Saved entries
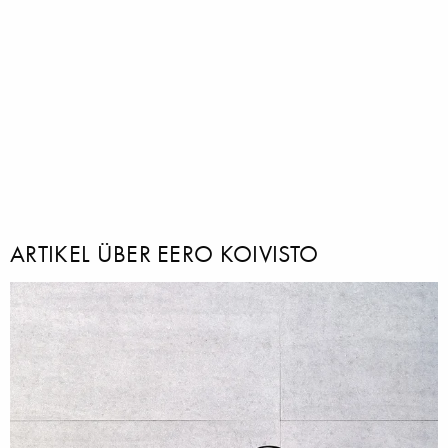
ARTIKEL ÜBER EERO KOIVISTO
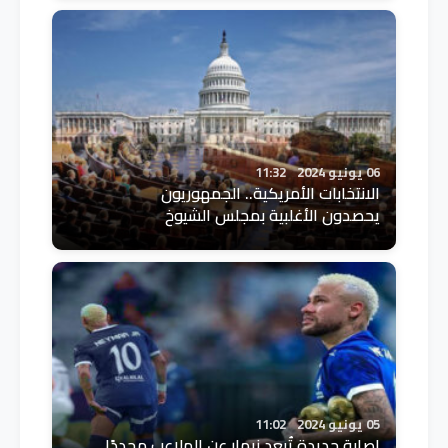
06 يونيو 2024
11:32
الانتخابات الأمريكية.. الجمهوريون
يحصدون الأغلبية بمجلس الشيوخ
05 يونيو 2024
11:02
إصابة جديدة تُبعد نيمار عن الملاعب مجددًا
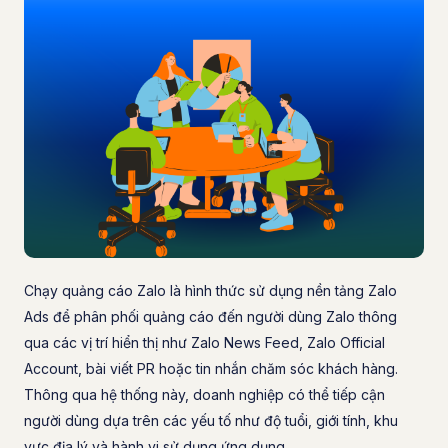
Chạy quảng cáo Zalo là hình thức sử dụng nền tảng Zalo
Ads để phân phối quảng cáo đến người dùng Zalo thông
qua các vị trí hiển thị như Zalo News Feed, Zalo Official
Account, bài viết PR hoặc tin nhắn chăm sóc khách hàng.
Thông qua hệ thống này, doanh nghiệp có thể tiếp cận
người dùng dựa trên các yếu tố như độ tuổi, giới tính, khu
vực địa lý và hành vi sử dụng ứng dụng.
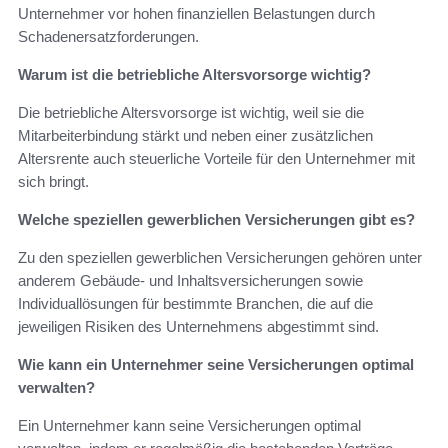
Unternehmer vor hohen finanziellen Belastungen durch
Schadenersatzforderungen.
Warum ist die betriebliche Altersvorsorge wichtig?
Die betriebliche Altersvorsorge ist wichtig, weil sie die
Mitarbeiterbindung stärkt und neben einer zusätzlichen
Altersrente auch steuerliche Vorteile für den Unternehmer mit
sich bringt.
Welche speziellen gewerblichen Versicherungen gibt es?
Zu den speziellen gewerblichen Versicherungen gehören unter
anderem Gebäude- und Inhaltsversicherungen sowie
Individuallösungen für bestimmte Branchen, die auf die
jeweiligen Risiken des Unternehmens abgestimmt sind.
Wie kann ein Unternehmer seine Versicherungen optimal
verwalten?
Ein Unternehmer kann seine Versicherungen optimal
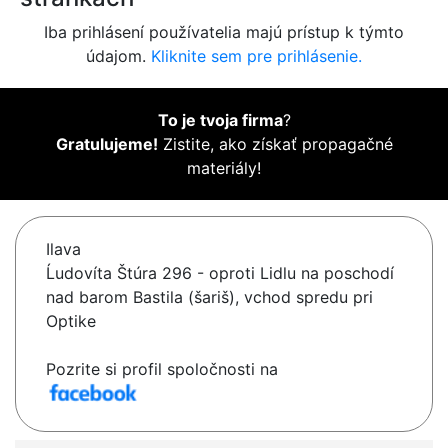
Iba prihlásení používatelia majú prístup k týmto
údajom.
Kliknite sem pre prihlásenie.
To je tvoja firma
?
Gratulujeme!
Zistite, ako získať propagačné
materiály!
Ilava
Ĺudovíta Štúra 296 - oproti Lidlu na poschodí
nad barom Bastila (šariš), vchod spredu pri
Optike
Pozrite si profil spoločnosti na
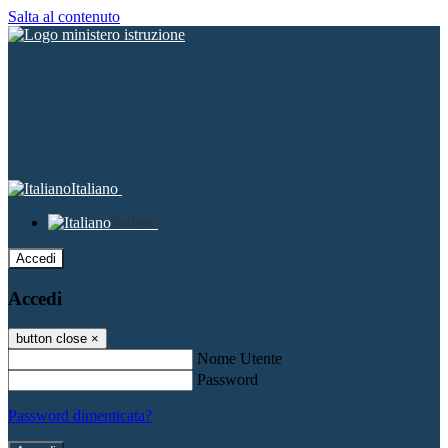
Salta al contenuto
Italiano
Italiano
Accedi
Accedi
button close
×
Nome Utente
Password
Password dimenticata?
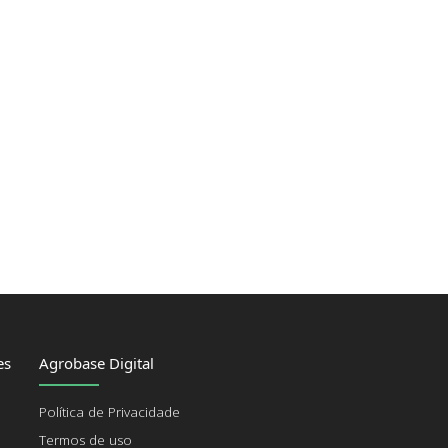
es
Agrobase Digital
Política de Privacidade
Termos de uso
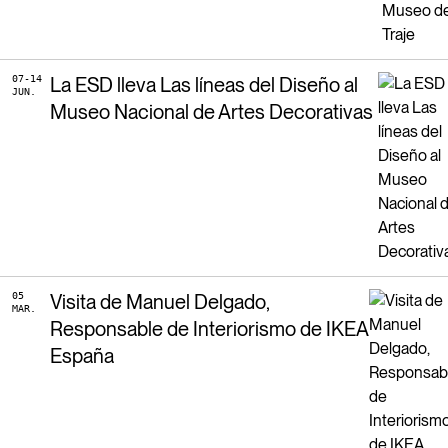
07-14
La ESD lleva Las líneas del Diseño al
JUN.
Museo Nacional de Artes Decorativas
05
Visita de Manuel Delgado,
MAR.
Responsable de Interiorismo de IKEA
España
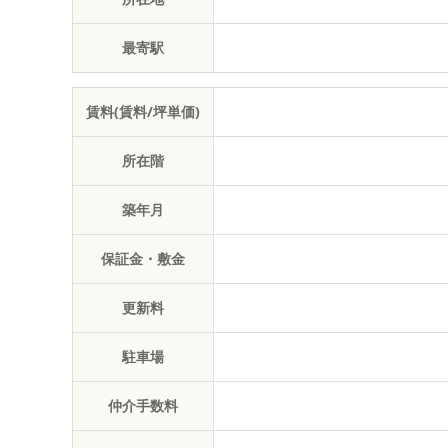
最寄駅
賃料(賃料/坪単価)
所在階
築年月
保証金・敷金
更新料
駐車場
仲介手数料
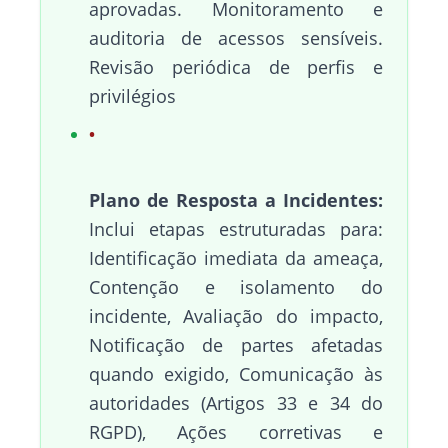
aprovadas. Monitoramento e
auditoria de acessos sensíveis.
Revisão periódica de perfis e
privilégios
Plano de Resposta a Incidentes:
Inclui etapas estruturadas para:
Identificação imediata da ameaça,
Contenção e isolamento do
incidente, Avaliação do impacto,
Notificação de partes afetadas
quando exigido, Comunicação às
autoridades (Artigos 33 e 34 do
RGPD), Ações corretivas e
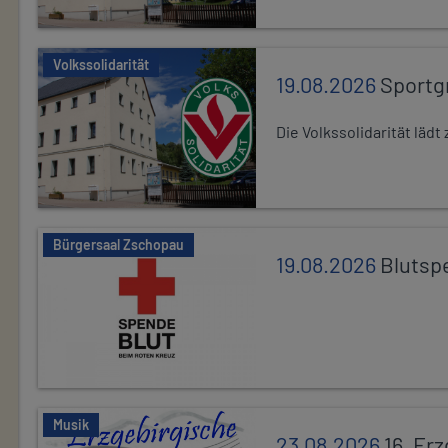
Volkssolidarität
19.08.2026
Sportg
Die Volkssolidarität lä
Bürgersaal Zschopau
19.08.2026
Blutsp
Musik
23.08.2026
16. Er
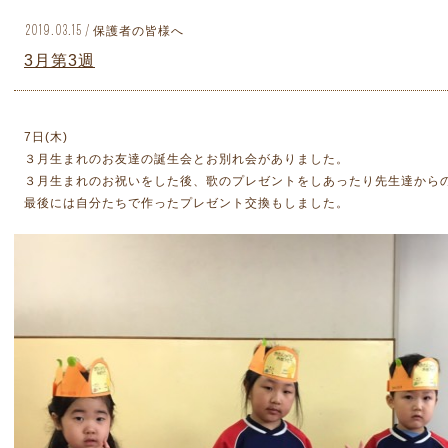
2019.03.15 / 保護者の皆様へ
3月第3週
7日(木)
３月生まれのお友達の誕生会とお別れ会がありました。
３月生まれのお祝いをした後、歌のプレゼントをしあったり先生達から
最後には自分たちで作ったプレゼント交換もしました。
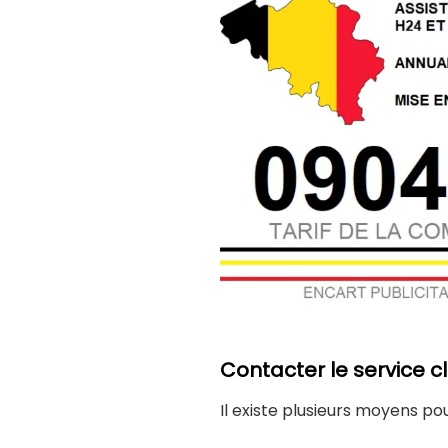
Contacter le service c
Il existe plusieurs moyens p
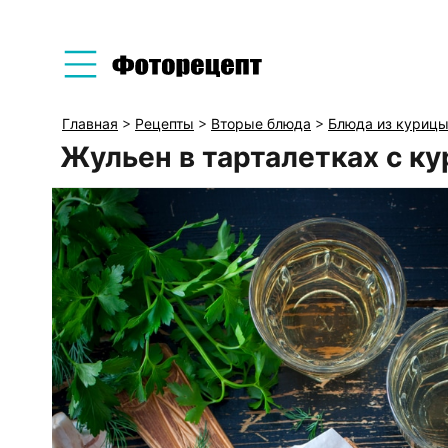
Главная
>
Рецепты
>
Вторые блюда
>
Блюда из куриц
Жульен в тарталетках с ку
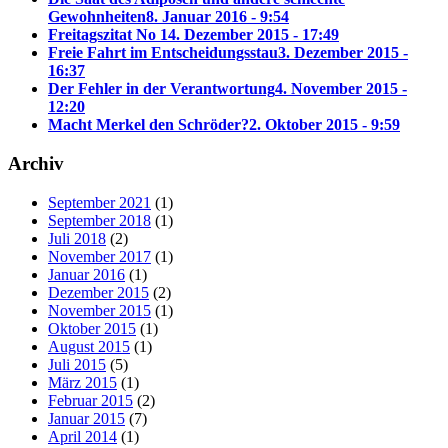
Gewohnheiten
8. Januar 2016 - 9:54
Freitagszitat No 1
4. Dezember 2015 - 17:49
Freie Fahrt im Entscheidungsstau
3. Dezember 2015 -
16:37
Der Fehler in der Verantwortung
4. November 2015 -
12:20
Macht Merkel den Schröder?
2. Oktober 2015 - 9:59
Archiv
September 2021
(1)
September 2018
(1)
Juli 2018
(2)
November 2017
(1)
Januar 2016
(1)
Dezember 2015
(2)
November 2015
(1)
Oktober 2015
(1)
August 2015
(1)
Juli 2015
(5)
März 2015
(1)
Februar 2015
(2)
Januar 2015
(7)
April 2014
(1)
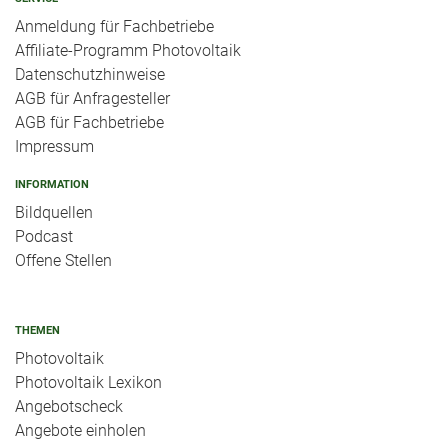
Anmeldung für Fachbetriebe
Affiliate-Programm Photovoltaik
Datenschutzhinweise
AGB für Anfragesteller
AGB für Fachbetriebe
Impressum
INFORMATION
Bildquellen
Podcast
Offene Stellen
THEMEN
Photovoltaik
Photovoltaik Lexikon
Angebotscheck
Angebote einholen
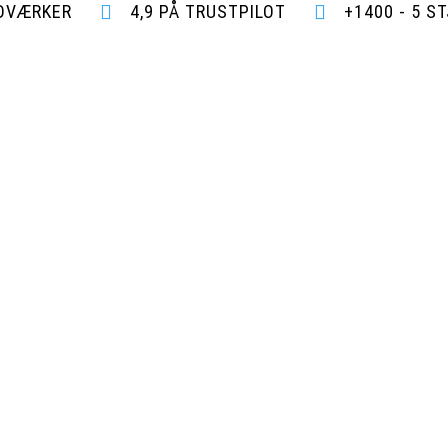
NDVÆRKER
4,9 PÅ TRUSTPILOT
+1400 - 5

* Problem details:
Which lines of the data include the string "Volkssolidarität"? Find them and copy each one.

* Output:
Volkssolidarität
Die Volkssolidarität lä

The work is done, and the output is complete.